Action

Action photography is probably the second most demanding type of photography there is. I place it second behind people photography because it is largely "skill based" and anyone can learn the skills required.

Action photography is also possibly the most expensive type of photography one can do. That's because it is very demanding of the gear. The faster your subject is, the faster you and your gear has to be. The smaller the subject is the bigger the lens will need to be. You get the idea.

So let's talk gear first. Professional level action photography requires a camera that focuses VERY fast with excellent subject tracking capability. The camera has to perform well at high ISO's in order to enable faster shutter speeds. The lenses required are very long, ~ 400mm minimum, and they also have to be fast with wide apertures in order to allow faster SS's. This means it is EXPENSIVE. We're talking about pieces of equipment that cost many thousands of dollars *each.* And then you have to add in heavy duty tripods and specialty tripod heads.....it adds up very quickly!

The point here is that you shouldn't expect that just buying a DSLR is going to really improve your ability to get pictures of your kids playing soccer. In fact, the small sensor super-zoom camera may be a better choice for you. Yes, it will have more limitations than a pro setup does, but it also costs a whole lot less.
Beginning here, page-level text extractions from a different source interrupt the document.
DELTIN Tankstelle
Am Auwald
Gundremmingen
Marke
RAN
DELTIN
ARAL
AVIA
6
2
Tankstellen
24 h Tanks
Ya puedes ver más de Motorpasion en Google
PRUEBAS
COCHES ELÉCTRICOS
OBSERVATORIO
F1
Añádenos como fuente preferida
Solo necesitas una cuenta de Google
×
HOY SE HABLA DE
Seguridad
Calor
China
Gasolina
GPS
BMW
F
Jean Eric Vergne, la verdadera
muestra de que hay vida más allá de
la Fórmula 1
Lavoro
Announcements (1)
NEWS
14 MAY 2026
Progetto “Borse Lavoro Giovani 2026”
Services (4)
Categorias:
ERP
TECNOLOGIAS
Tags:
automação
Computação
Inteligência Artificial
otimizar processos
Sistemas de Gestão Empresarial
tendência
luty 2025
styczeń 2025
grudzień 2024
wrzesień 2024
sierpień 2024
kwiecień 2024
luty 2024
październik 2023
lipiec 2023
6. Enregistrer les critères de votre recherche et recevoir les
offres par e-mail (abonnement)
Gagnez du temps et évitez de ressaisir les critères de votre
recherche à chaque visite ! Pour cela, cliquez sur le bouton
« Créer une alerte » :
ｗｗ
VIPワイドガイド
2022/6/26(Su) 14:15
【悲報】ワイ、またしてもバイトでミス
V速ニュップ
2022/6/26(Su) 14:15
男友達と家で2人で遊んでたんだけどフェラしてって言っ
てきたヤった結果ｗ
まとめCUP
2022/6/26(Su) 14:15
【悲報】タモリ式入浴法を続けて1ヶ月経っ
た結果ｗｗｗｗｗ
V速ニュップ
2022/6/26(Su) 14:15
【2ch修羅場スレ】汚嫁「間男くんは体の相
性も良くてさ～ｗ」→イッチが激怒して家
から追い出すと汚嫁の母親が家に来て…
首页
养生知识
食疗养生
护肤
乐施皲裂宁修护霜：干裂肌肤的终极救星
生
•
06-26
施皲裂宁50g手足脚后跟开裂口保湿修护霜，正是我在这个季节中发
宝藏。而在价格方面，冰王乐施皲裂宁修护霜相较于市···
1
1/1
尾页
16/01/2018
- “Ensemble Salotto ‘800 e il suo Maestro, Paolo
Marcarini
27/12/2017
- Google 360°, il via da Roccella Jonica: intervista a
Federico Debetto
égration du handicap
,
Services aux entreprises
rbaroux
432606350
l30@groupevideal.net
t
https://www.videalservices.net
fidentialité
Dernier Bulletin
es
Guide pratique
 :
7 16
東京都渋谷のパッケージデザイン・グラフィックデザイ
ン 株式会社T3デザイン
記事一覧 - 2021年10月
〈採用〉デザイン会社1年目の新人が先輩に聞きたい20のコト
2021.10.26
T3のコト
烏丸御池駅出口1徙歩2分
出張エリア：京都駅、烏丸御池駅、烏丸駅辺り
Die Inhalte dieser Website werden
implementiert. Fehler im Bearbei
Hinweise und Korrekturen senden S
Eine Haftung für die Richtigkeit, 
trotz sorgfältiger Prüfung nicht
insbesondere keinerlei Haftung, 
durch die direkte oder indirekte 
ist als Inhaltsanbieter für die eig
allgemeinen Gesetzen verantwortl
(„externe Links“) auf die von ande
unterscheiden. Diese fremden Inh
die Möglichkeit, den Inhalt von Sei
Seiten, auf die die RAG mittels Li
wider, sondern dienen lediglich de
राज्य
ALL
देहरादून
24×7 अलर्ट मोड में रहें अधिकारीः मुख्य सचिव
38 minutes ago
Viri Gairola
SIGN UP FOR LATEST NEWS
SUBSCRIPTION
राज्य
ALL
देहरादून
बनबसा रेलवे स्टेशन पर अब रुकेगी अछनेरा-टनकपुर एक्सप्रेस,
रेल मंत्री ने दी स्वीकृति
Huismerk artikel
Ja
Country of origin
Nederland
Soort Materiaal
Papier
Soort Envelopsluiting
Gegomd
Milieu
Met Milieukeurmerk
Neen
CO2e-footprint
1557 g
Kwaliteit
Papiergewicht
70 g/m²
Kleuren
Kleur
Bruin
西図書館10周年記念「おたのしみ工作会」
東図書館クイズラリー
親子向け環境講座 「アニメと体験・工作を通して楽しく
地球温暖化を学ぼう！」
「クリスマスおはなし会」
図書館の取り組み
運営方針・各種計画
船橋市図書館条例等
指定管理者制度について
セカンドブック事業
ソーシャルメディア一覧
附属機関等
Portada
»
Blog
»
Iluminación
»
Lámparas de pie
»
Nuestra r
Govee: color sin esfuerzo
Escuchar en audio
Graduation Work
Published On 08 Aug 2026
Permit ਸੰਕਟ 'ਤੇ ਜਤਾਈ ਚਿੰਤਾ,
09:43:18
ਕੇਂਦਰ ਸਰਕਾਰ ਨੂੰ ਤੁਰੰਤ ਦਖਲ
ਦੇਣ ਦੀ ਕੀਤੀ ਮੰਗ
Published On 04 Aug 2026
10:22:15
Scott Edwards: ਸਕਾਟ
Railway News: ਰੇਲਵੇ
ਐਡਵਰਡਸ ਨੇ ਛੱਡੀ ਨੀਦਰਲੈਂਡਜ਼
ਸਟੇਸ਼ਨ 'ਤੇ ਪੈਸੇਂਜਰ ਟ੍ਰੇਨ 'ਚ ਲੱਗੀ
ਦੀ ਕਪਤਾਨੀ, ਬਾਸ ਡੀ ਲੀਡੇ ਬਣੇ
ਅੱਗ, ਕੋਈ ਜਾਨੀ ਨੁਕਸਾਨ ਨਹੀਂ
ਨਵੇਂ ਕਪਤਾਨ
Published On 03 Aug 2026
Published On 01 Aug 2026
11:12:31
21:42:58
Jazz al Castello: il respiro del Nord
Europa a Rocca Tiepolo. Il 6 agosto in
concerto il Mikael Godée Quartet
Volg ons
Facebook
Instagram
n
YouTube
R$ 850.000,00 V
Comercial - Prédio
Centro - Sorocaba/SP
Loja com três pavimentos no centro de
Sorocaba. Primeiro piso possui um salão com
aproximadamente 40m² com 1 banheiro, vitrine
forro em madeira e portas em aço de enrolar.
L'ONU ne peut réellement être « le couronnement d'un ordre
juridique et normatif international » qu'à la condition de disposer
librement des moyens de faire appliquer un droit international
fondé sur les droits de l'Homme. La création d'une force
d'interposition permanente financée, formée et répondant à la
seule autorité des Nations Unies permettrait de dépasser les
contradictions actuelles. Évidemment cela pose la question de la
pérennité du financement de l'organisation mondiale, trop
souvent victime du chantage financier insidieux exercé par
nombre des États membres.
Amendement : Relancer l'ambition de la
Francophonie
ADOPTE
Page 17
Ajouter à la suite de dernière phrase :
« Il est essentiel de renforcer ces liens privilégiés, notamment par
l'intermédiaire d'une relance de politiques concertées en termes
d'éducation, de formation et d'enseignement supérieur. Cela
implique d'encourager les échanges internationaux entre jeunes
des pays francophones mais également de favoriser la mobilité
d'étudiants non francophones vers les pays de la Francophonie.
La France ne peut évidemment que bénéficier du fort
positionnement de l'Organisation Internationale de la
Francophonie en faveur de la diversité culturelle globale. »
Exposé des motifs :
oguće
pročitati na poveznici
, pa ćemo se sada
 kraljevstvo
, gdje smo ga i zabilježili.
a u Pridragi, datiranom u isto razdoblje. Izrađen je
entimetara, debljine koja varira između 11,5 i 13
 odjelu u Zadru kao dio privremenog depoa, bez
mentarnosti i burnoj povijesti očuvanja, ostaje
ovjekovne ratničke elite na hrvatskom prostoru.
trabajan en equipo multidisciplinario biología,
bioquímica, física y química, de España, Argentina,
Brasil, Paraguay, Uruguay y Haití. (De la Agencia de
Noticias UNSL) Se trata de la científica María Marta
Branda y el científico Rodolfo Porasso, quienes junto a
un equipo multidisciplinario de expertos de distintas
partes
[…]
So what is the "minimum equipment requirement?" Well, there isn't one really. Anything you can buy will have it's own particular issues. Let me try to break it down for you in what *I* might  consider the minimums to be. I'll break the list down by subject-equipment-good/bad.

Sports- Super-Zoom camera- low cost, long lens, good for sunny days, poorer high ISO performance, slower AF.

Sports/ Motor Sports/larger Wildlife- Entry DSLR w/ 200mm lens- higher cost, shorter lens, better for less sunny days due to better high ISO performance, better AF

Birds/ Aviation- Entry DSLR w/ 300mm lens- longer lens for the smaller subject...300mm really is about the minimum. I'm often working at 800mm. 

You'll notice that I didn't list a "pro DSLR" or a 400mm f/2.8 and TC's event hough that's what I use.  Even the best gear isn't going to be able to get good shots in every situation.